▶ Records contained in a dataset:
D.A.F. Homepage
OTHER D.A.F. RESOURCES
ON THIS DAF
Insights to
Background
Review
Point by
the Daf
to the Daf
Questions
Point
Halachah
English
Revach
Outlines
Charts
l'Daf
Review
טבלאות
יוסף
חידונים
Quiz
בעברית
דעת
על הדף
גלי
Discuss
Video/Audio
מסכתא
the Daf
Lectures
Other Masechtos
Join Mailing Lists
---
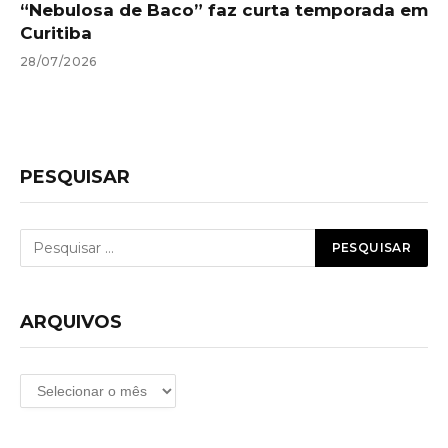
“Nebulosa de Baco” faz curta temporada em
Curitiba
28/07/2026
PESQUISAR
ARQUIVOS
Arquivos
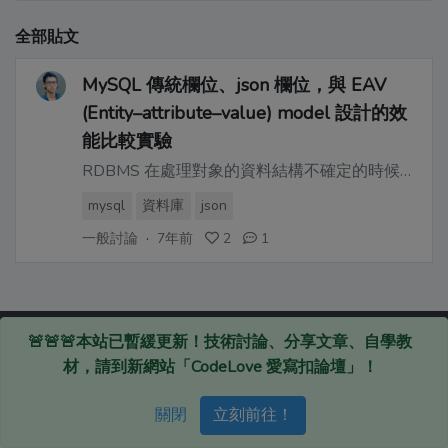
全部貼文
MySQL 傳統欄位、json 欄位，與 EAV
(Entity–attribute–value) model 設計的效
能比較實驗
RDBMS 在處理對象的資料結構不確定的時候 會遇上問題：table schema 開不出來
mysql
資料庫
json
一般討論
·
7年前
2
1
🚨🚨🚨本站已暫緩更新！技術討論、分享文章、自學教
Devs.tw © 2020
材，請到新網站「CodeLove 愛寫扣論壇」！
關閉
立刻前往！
---
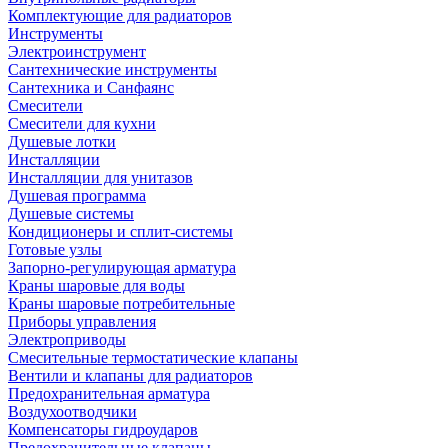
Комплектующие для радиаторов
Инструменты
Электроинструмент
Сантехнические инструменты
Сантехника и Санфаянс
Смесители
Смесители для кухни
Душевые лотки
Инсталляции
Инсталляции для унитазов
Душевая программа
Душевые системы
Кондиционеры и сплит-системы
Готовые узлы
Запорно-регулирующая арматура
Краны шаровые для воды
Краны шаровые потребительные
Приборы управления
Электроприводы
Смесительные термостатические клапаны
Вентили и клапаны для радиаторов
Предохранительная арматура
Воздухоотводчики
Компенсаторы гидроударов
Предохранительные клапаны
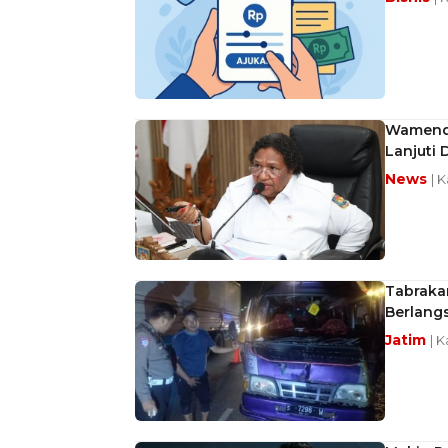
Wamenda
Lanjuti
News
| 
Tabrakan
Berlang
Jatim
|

▶ What you should do:
Search the data above for lines holding "Краны" and copy each of them.

▶ Response:
Краны шаровые для воды
Краны шаровые потребительные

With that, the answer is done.